TRY IT:
Copy out the records in full, word for word, without pictures.

____ MATERIAL PROVIDED

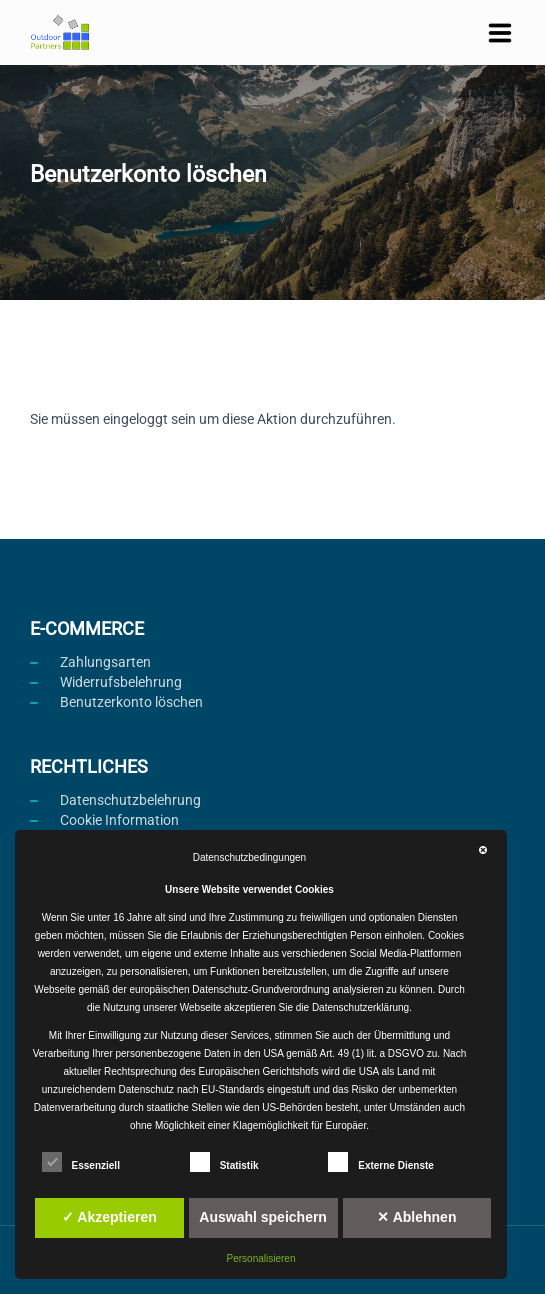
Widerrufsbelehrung (121, 682)
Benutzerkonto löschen (131, 702)
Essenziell (81, 1162)
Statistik (224, 1162)
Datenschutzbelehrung (130, 800)
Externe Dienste (381, 1162)
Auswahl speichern (263, 1217)
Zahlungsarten (105, 662)
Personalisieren (261, 1258)
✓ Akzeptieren (109, 1217)
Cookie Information (119, 820)
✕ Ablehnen (416, 1217)
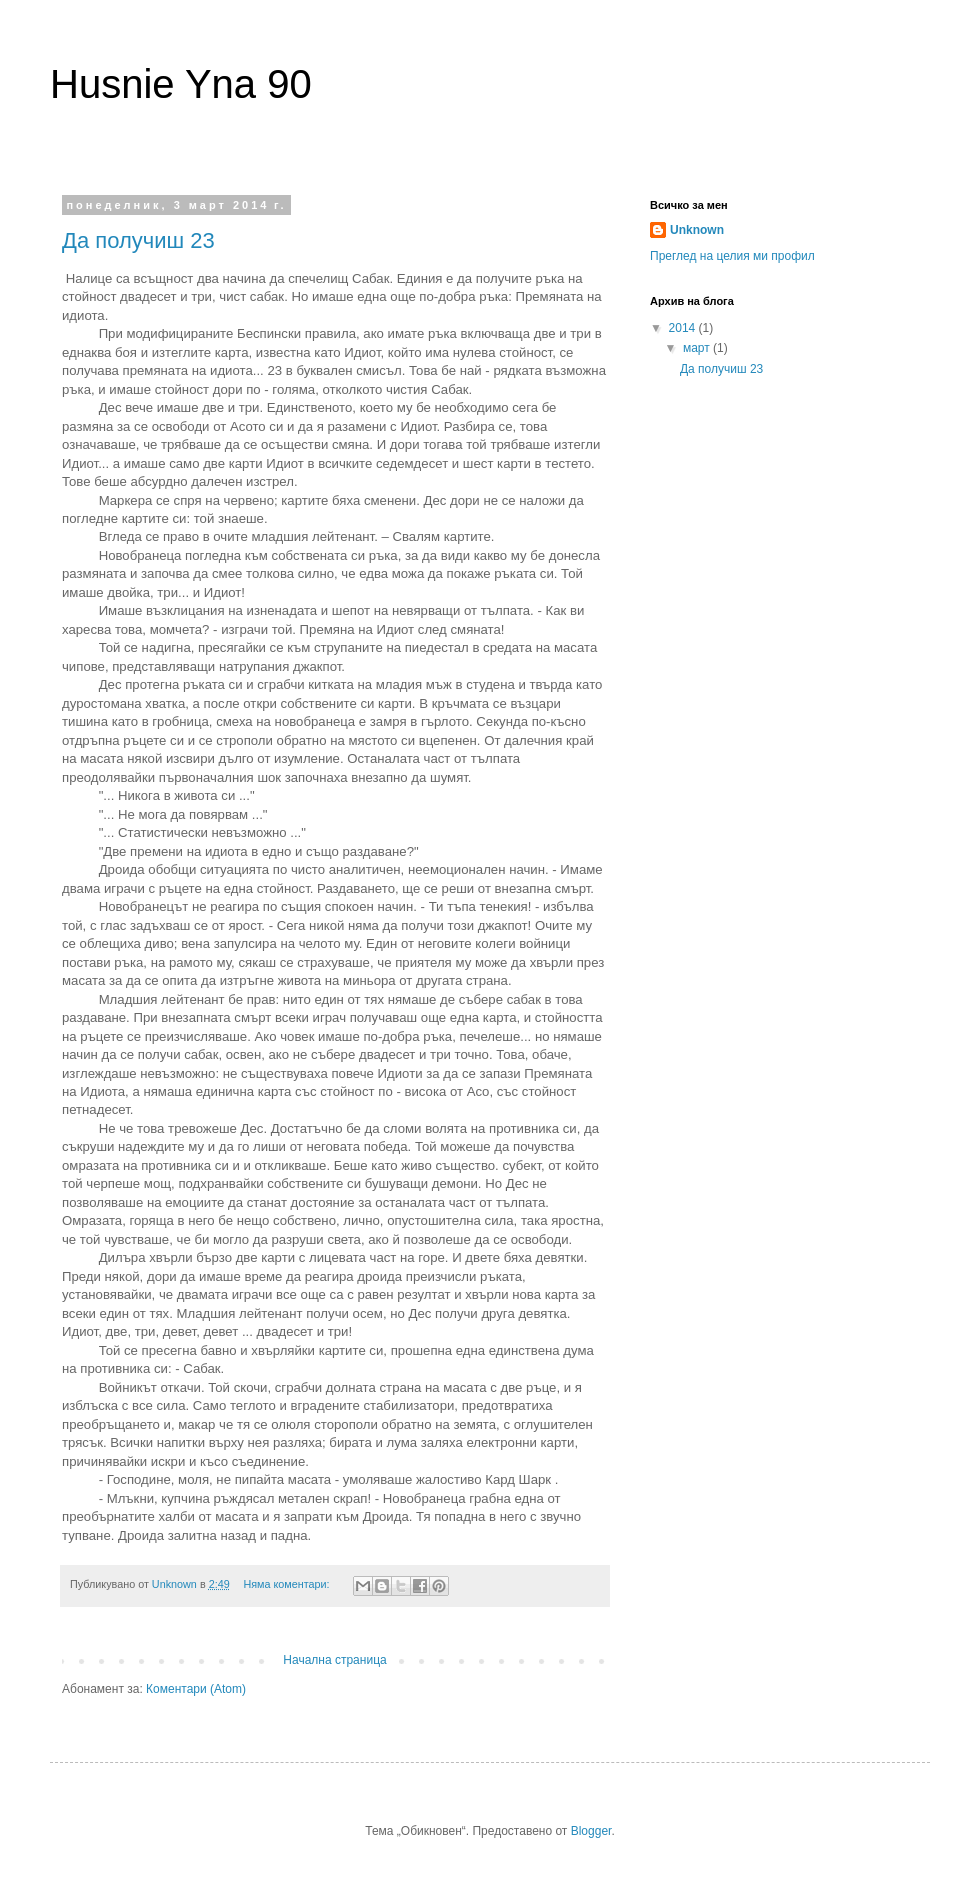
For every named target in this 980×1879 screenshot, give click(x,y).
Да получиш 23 (138, 240)
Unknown (697, 230)
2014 (684, 328)
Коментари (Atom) (196, 1689)
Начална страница (334, 1660)
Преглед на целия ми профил (732, 256)
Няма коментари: (287, 1584)
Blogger (591, 1831)
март (698, 348)
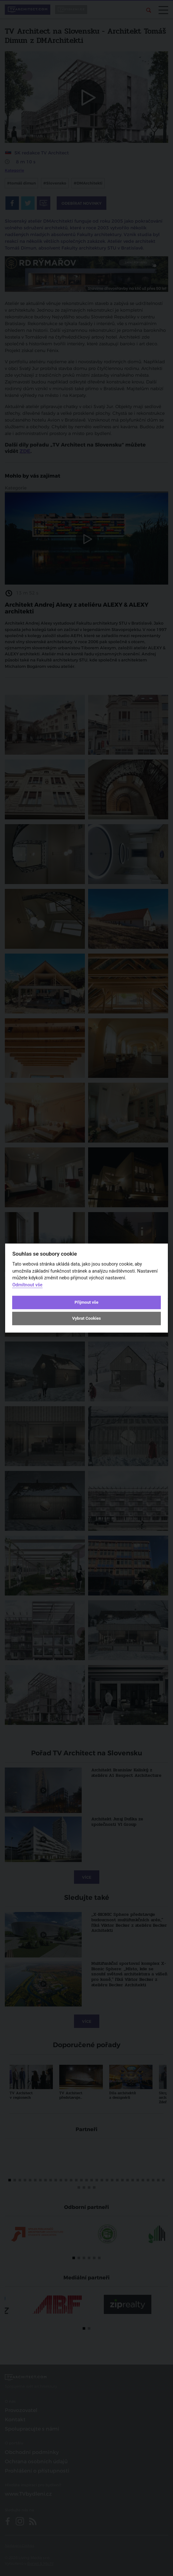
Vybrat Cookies (86, 1318)
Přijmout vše (86, 1302)
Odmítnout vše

________

THE COMPLETED TASK:
Widerrufsbelehrung (121, 682)
Benutzerkonto löschen (131, 702)
Essenziell (81, 1162)
Statistik (224, 1162)
Datenschutzbelehrung (130, 800)
Externe Dienste (381, 1162)
Auswahl speichern (263, 1217)
Zahlungsarten (105, 662)
Personalisieren (261, 1258)
✓ Akzeptieren (109, 1217)
Cookie Information (119, 820)
✕ Ablehnen (416, 1217)
For every named target in this 980×1879 screenshot, give click(x,y).
Да получиш 23 (138, 240)
Unknown (697, 230)
2014 (684, 328)
Коментари (Atom) (196, 1689)
Начална страница (334, 1660)
Преглед на целия ми профил (732, 256)
Няма коментари: (287, 1584)
Blogger (591, 1831)
март (698, 348)
Vybrat Cookies (86, 1318)
Přijmout vše (86, 1302)
Odmítnout vše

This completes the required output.